Diemelsee-Rhenegge. Züchter des Simmentaler Fleckviehs, Zuchtrichtung Fleisch, aus ganz Deutschland haben sich in Rhenegge getroffen, um sich den Betrieb von Pia und Friedrich Wilke anzusehen. Sogar ein Züchter-Ehepaar aus der Schweiz war mit dabei.

Über Feldwege ging es knapp drei Kilometer raus aus Rhenegge, bis fast an die Grenzen zu Adorf und Padberg. Entspannt grasten hier die großwüchsigen, rotbraun-weiß gescheckten Rinder auf der Weide oder käuten im Liegen gemütlich wieder.

Die Betriebsbesichtigung war ein Teil des zweitägigen Treffens des Verbands Deutscher Simmentalzüchter (VDS) mit Stationen unter anderem in Frankfurt und Hohenroda. Für die Teilnehmer gab es bei Wilkes Informationen satt – und auch Kaffee und Kuchen sowie Deftiges vom Grill in der dekorierten Feldscheune.

Sieger bei Schauen

Bis vor zehn Jahren hatte Friedrich Wilke gemeinsam mit seiner Frau Pia noch Milchviehhaltung betrieben. 2008 stellten sie den Hof um auf die Zucht von Fleckvieh-Fleischtieren und auf biologische Bewirtschaftung. Mit Erfolg: Seine Tiere gehen regelmäßig als Sieger aus Schauen heraus.

40 Hektar Grünland

Bei Kaffee und Kuchen in der Feldscheune: Züchter aus ganz Deutschland sind nach Rhenegge gekommen.

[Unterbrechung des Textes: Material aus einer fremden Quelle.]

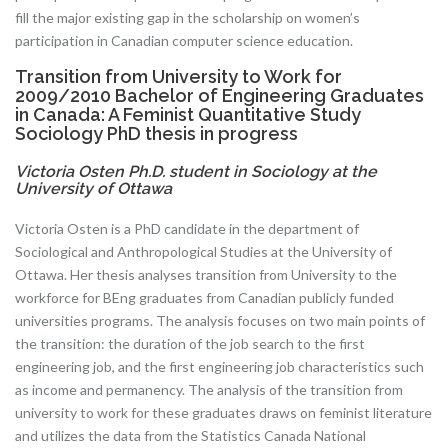
fill the major existing gap in the scholarship on women’s
participation in Canadian computer science education.
Transition from University to Work for
2009/2010 Bachelor of Engineering Graduates
in Canada: A Feminist Quantitative Study
Sociology PhD thesis in progress
Victoria Osten Ph.D. student in Sociology at the
University of Ottawa
Victoria Osten is a PhD candidate in the department of
Sociological and Anthropological Studies at the University of
Ottawa. Her thesis analyses transition from University to the
workforce for BEng graduates from Canadian publicly funded
universities programs. The analysis focuses on two main points of
the transition: the duration of the job search to the first
engineering job, and the first engineering job characteristics such
as income and permanency. The analysis of the transition from
university to work for these graduates draws on feminist literature
and utilizes the data from the Statistics Canada National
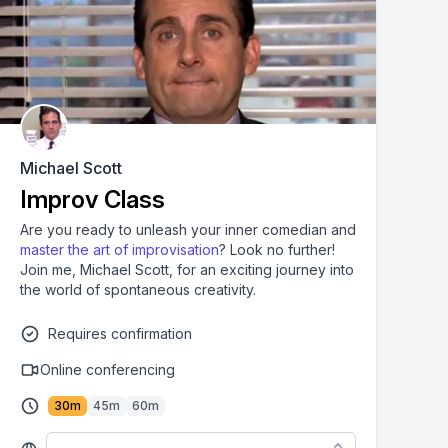
Michael Scott
Improv Class
Are you ready to unleash your inner comedian and
master the art of improvisation
? Look no further!
Join me, Michael Scott, for an exciting journey into
the world of spontaneous creativity.
Requires confirmation
Online conferencing
30
m
45
m
60
m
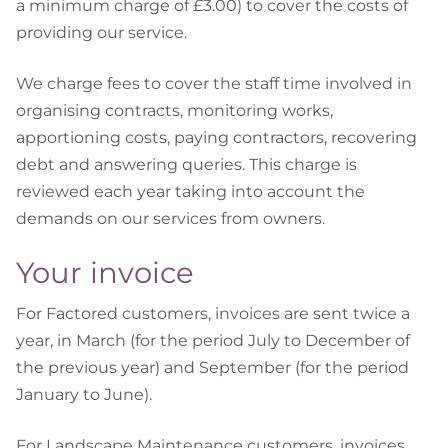
a minimum charge of £3.00) to cover the costs of
providing our service.
We charge fees to cover the staff time involved in
organising contracts, monitoring works,
apportioning costs, paying contractors, recovering
debt and answering queries. This charge is
reviewed each year taking into account the
demands on our services from owners.
Your invoice
For Factored customers, invoices are sent twice a
year, in March (for the period July to December of
the previous year) and September (for the period
January to June).
For Landscape Maintenance customers, invoices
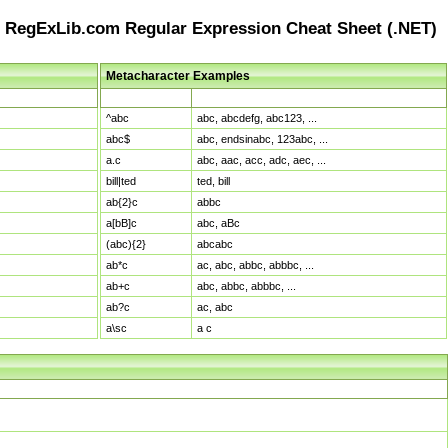
RegExLib.com Regular Expression Cheat Sheet (.NET)
Metacharacter Examples
Pattern
Sample Matches
^abc
abc, abcdefg, abc123, ...
abc$
abc, endsinabc, 123abc, ...
a.c
abc, aac, acc, adc, aec, ...
bill|ted
ted, bill
ab{2}c
abbc
a[bB]c
abc, aBc
(abc){2}
abcabc
ab*c
ac, abc, abbc, abbbc, ...
ab+c
abc, abbc, abbbc, ...
ab?c
ac, abc
a\sc
a c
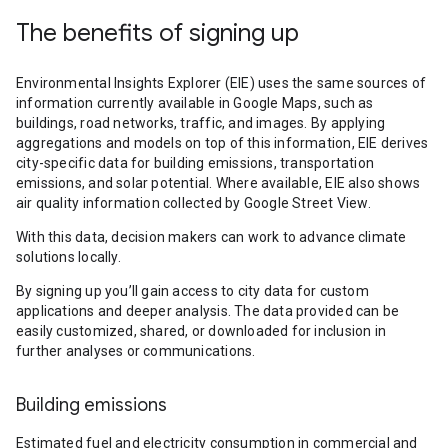
The benefits of signing up
Environmental Insights Explorer (EIE) uses the same sources of
information currently available in Google Maps, such as
buildings, road networks, traffic, and images. By applying
aggregations and models on top of this information, EIE derives
city-specific data for building emissions, transportation
emissions, and solar potential. Where available, EIE also shows
air quality information collected by Google Street View.
With this data, decision makers can work to advance climate
solutions locally.
By signing up you’ll gain access to city data for custom
applications and deeper analysis. The data provided can be
easily customized, shared, or downloaded for inclusion in
further analyses or communications.
Building emissions
Estimated fuel and electricity consumption in commercial and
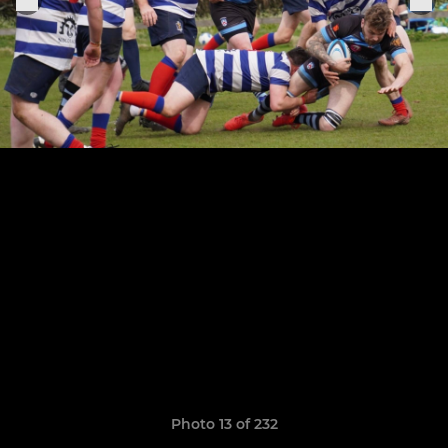
Photo 13 of 232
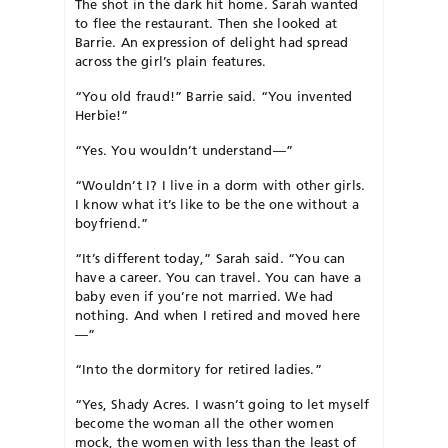
The shot in the dark hit home. Sarah wanted
to flee the restaurant. Then she looked at
Barrie. An expression of delight had spread
across the girl’s plain features.
“You old fraud!” Barrie said. “You invented
Herbie!”
“Yes. You wouldn’t understand—”
“Wouldn’t I? I live in a dorm with other girls.
I know what it’s like to be the one without a
boyfriend.”
“It’s different today,” Sarah said. “You can
have a career. You can travel. You can have a
baby even if you’re not married. We had
nothing. And when I retired and moved here
—”
“Into the dormitory for retired ladies.”
“Yes, Shady Acres. I wasn’t going to let myself
become the woman all the other women
mock, the women with less than the least of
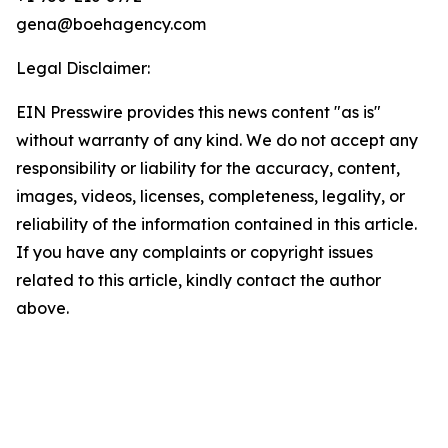
gena@boehagency.com
Legal Disclaimer:
EIN Presswire provides this news content "as is"
without warranty of any kind. We do not accept any
responsibility or liability for the accuracy, content,
images, videos, licenses, completeness, legality, or
reliability of the information contained in this article.
If you have any complaints or copyright issues
related to this article, kindly contact the author
above.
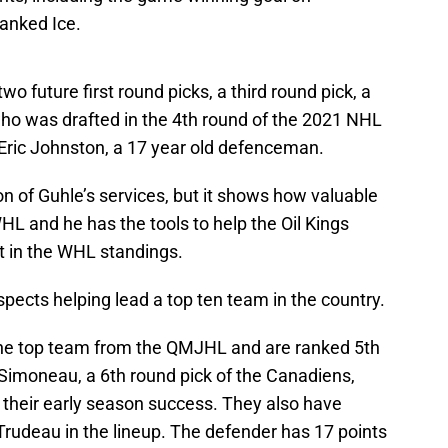
anked Ice.
wo future first round picks, a third round pick, a
who was drafted in the 4th round of the 2021 NHL
Eric Johnston, a 17 year old defenceman.
son of Guhle’s services, but it shows how valuable
HL and he has the tools to help the Oil Kings
ot in the WHL standings.
spects helping lead a top ten team in the country.
the top team from the QMJHL and are ranked 5th
Simoneau, a 6th round pick of the Canadiens,
 their early season success. They also have
Trudeau in the lineup. The defender has 17 points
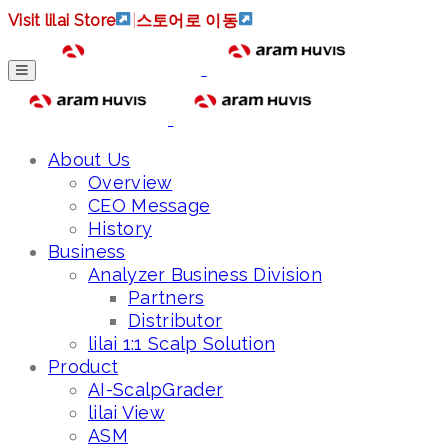
Visit lilai Store
|
스토어로 이동
About Us
Overview
CEO Message
History
Business
Analyzer Business Division
Partners
Distributor
lilai 1:1 Scalp Solution
Product
AI-ScalpGrader
lilai View
ASM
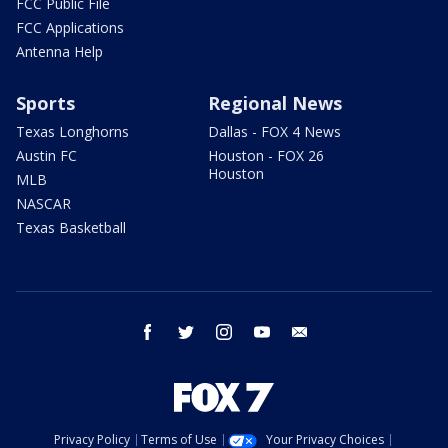
FCC Public File
FCC Applications
Antenna Help
Sports
Regional News
Texas Longhorns
Dallas - FOX 4 News
Austin FC
Houston - FOX 26
Houston
MLB
NASCAR
Texas Basketball
facebook
twitter
instagram
youtube
email
Privacy Policy
Terms of Use
Your Privacy Choices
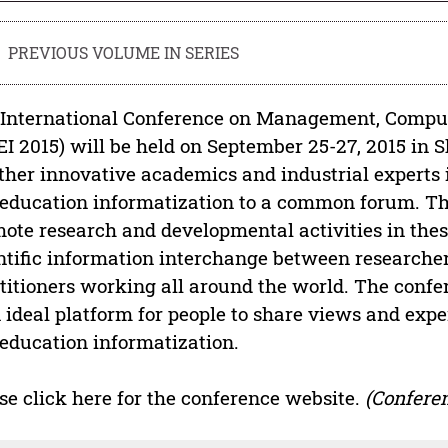
PREVIOUS VOLUME IN SERIES
International Conference on Management, Comput
I 2015) will be held on September 25-27, 2015 in 
ther innovative academics and industrial experts
education informatization to a common forum. The
ote research and developmental activities in these
ntific information interchange between researchers
titioners working all around the world. The confe
n ideal platform for people to share views and e
education informatization.
se click here for the conference website.
(Conferen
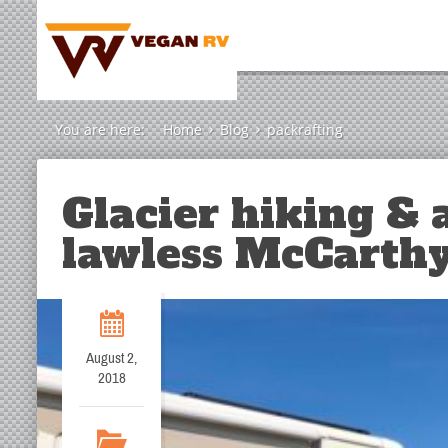
You are here:
Home
Blog
packrafting
Glacier hiking & a
lawless McCarthy
August 2,
2018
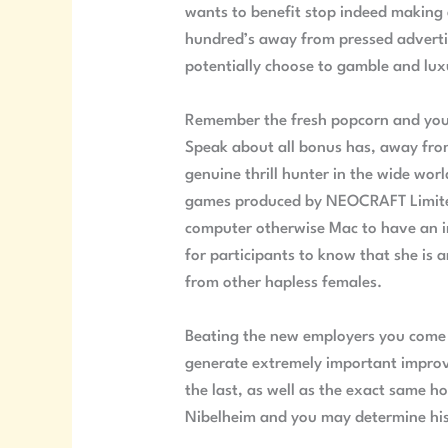
wants to benefit stop indeed making 
hundred’s away from pressed advertis
potentially choose to gamble and luxu
Remember the fresh popcorn and you 
Speak about all bonus has, away from
genuine thrill hunter in the wide wor
games produced by NEOCRAFT Limited.
computer otherwise Mac to have an im
for participants to know that she is 
from other hapless females.
Beating the new employers you come a
generate extremely important improv
the last, as well as the exact same h
Nibelheim and you may determine his c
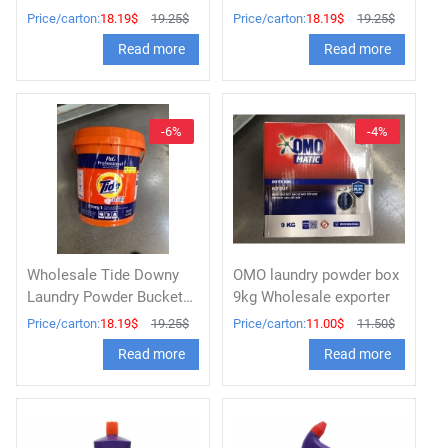
Professional 9kg
Professional 9kg
Price/carton:
18.19$
19.25$
Price/carton:
18.19$
19.25$
Read more
Read more
-6%
-4%
Wholesale Tide Downy
OMO laundry powder box
Laundry Powder Bucket
9kg Wholesale exporter
9kg
Price/carton:
18.19$
19.25$
Price/carton:
11.00$
11.50$
Read more
Read more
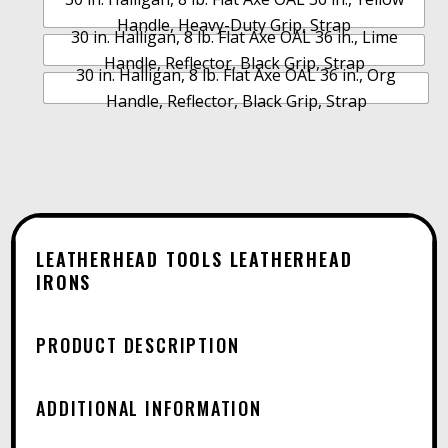
N
$5
Handle, Heavy-Duty Grip, Strap
A
30 in. Halligan, 8 lb. Flat Axe OAL 36 in., Lime
T
Handle, Reflector, Black Grip, Strap
30 in. Halligan, 8 lb. Flat Axe OAL 36 in., Org
I
Handle, Reflector, Black Grip, Strap
V
E
:
LEATHERHEAD TOOLS LEATHERHEAD
IRONS
PRODUCT DESCRIPTION
ADDITIONAL INFORMATION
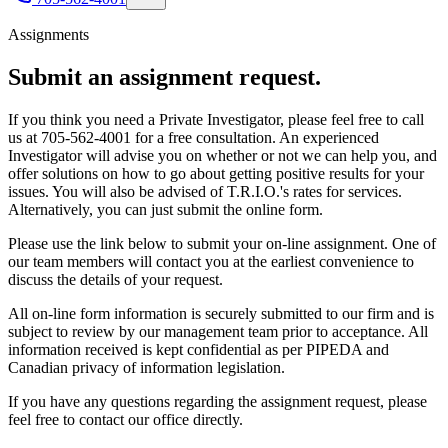
Assignments
Submit an
assignment request.
If you think you need a Private Investigator, please feel free to call
us at 705-562-4001 for a free consultation. An experienced
Investigator will advise you on whether or not we can help you, and
offer solutions on how to go about getting positive results for your
issues. You will also be advised of T.R.I.O.'s rates for services.
Alternatively, you can just submit the online form.
Please use the link below to submit your on-line assignment. One of
our team members will contact you at the earliest convenience to
discuss the details of your request.
All on-line form information is securely submitted to our firm and is
subject to review by our management team prior to acceptance. All
information received is kept confidential as per PIPEDA and
Canadian privacy of information legislation.
If you have any questions regarding the assignment request, please
feel free to contact our office directly.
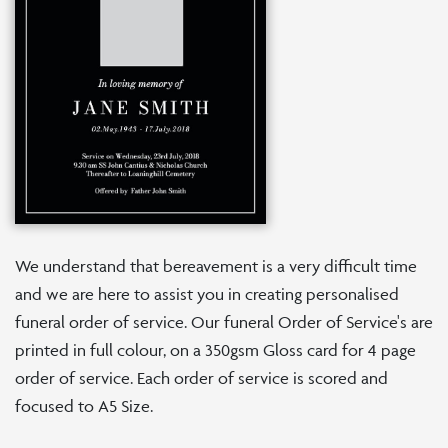
We understand that bereavement is a very difficult time
and we are here to assist you in creating personalised
funeral order of service. Our funeral Order of Service's are
printed in full colour, on a 350gsm Gloss card for 4 page
order of service. Each order of service is scored and
focused to A5 Size.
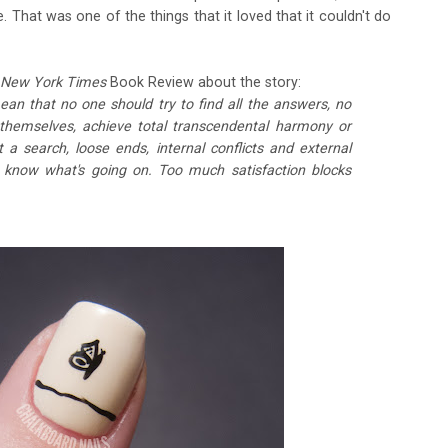
. That was one of the things that it loved that it couldn't do
 New York Times
Book Review about the story:
ean that no one should try to find all the answers, no
n themselves, achieve total transcendental harmony or
a search, loose ends, internal conflicts and external
know what's going on. Too much satisfaction blocks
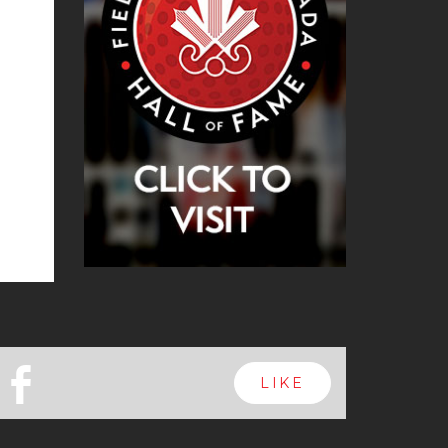
b
LIKE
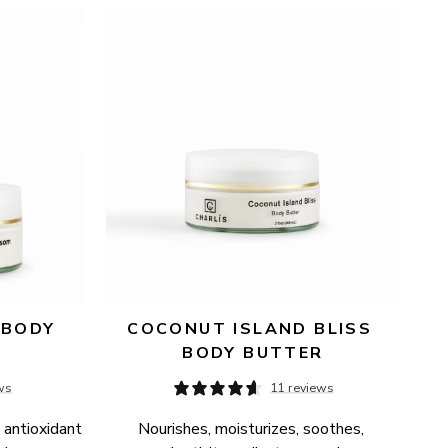
BODY 
COCONUT ISLAND BLISS 
BODY BUTTER
ws
11 reviews
 antioxidant 
Nourishes, moisturizes, soothes, 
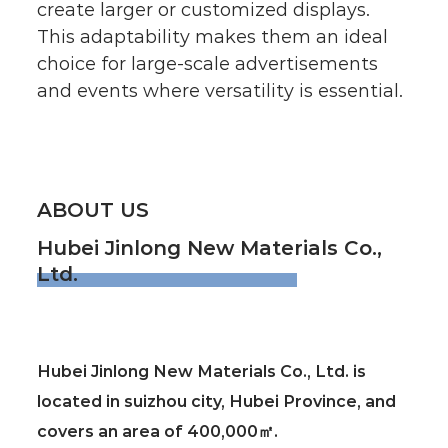
create larger or customized displays.
This adaptability makes them an ideal
choice for large-scale advertisements
and events where versatility is essential.
ABOUT US
Hubei Jinlong New Materials Co.,
Ltd.
Hubei Jinlong New Materials Co., Ltd. is
located in suizhou city, Hubei Province, and
covers an area of 400,000㎡.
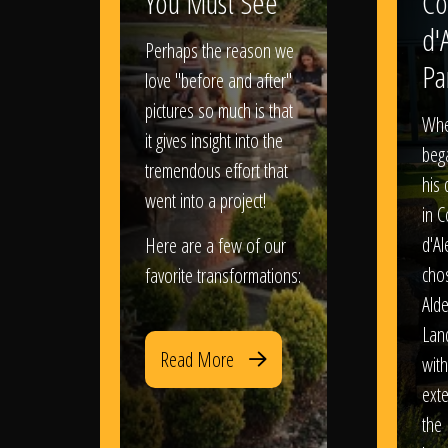
You Must See
Co
d'
Perhaps the reason we
Pa
love "before and after"
pictures so much is that
When
it gives insight into the
bega
tremendous effort that
his
went into a project!
in 
d'Al
Here are a few of our
chos
favorite transformations:
Ald
Lan
Read More
with
exte
the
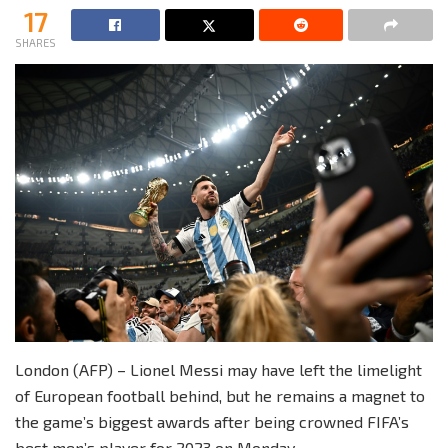
17
SHARES
London (AFP) – Lionel Messi may have left the limelight
of European football behind, but he remains a magnet to
the game’s biggest awards after being crowned FIFA’s
best men’s player for 2023 on Monday.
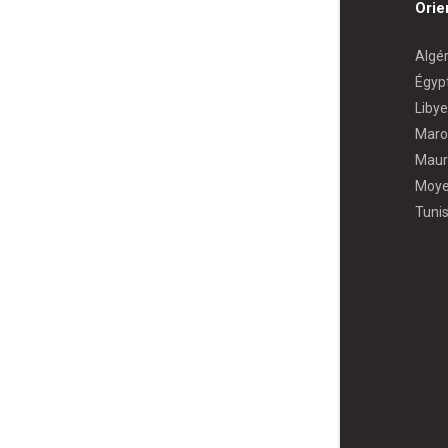
Orie
Algér
Égyp
Libye
Maro
Maur
Moye
Tunis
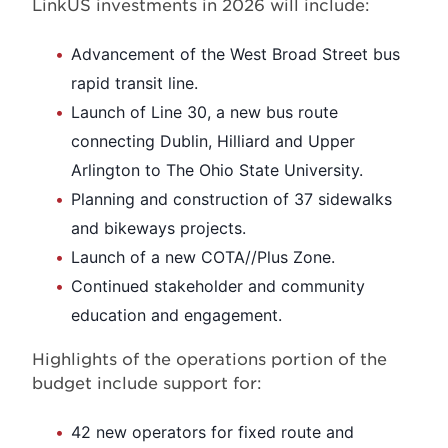
LinkUS investments in 2026 will include:
Advancement of the West Broad Street bus
rapid transit line.
Launch of Line 30, a new bus route
connecting Dublin, Hilliard and Upper
Arlington to The Ohio State University.
Planning and construction of 37 sidewalks
and bikeways projects.
Launch of a new COTA//Plus Zone.
Continued stakeholder and community
education and engagement.
Highlights of the operations portion of the
budget include support for:
42 new operators for fixed route and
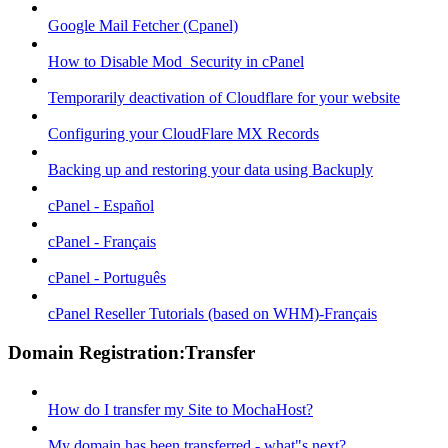
Google Mail Fetcher (Cpanel)
How to Disable Mod_Security in cPanel
Temporarily deactivation of Cloudflare for your website
Configuring your CloudFlare MX Records
Backing up and restoring your data using Backuply
cPanel - Español
cPanel - Français
cPanel - Português
cPanel Reseller Tutorials (based on WHM)-Français
Domain Registration:Transfer
How do I transfer my Site to MochaHost?
My domain has been transferred - what"s next?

„Ruhig und gutmütig“, so beschreibt Friedrich Wilke die Rasse. Ausgewachsene Bullen bringen durchschnittlich 1200 Kilogramm auf die Waage, die Kühe immerhin rund 800 Kilogramm. Beide sind genetisch hornlos.

Herdenbulle Rocko ist heute auf der Weide der Chef von 20 Kühen, drei Färsen, zehn Jungrindern und 17 Kälbern. Von April bis November stehen die Rinder die ganze Zeit auf der Weide, im Winter werden sie im Boxenlaufstall auf dem Hof mit Grassilage gefüttert. Insgesamt 40 Hektar Grünland bewirtschaftet der Rhenegger Familienbetrieb derzeit.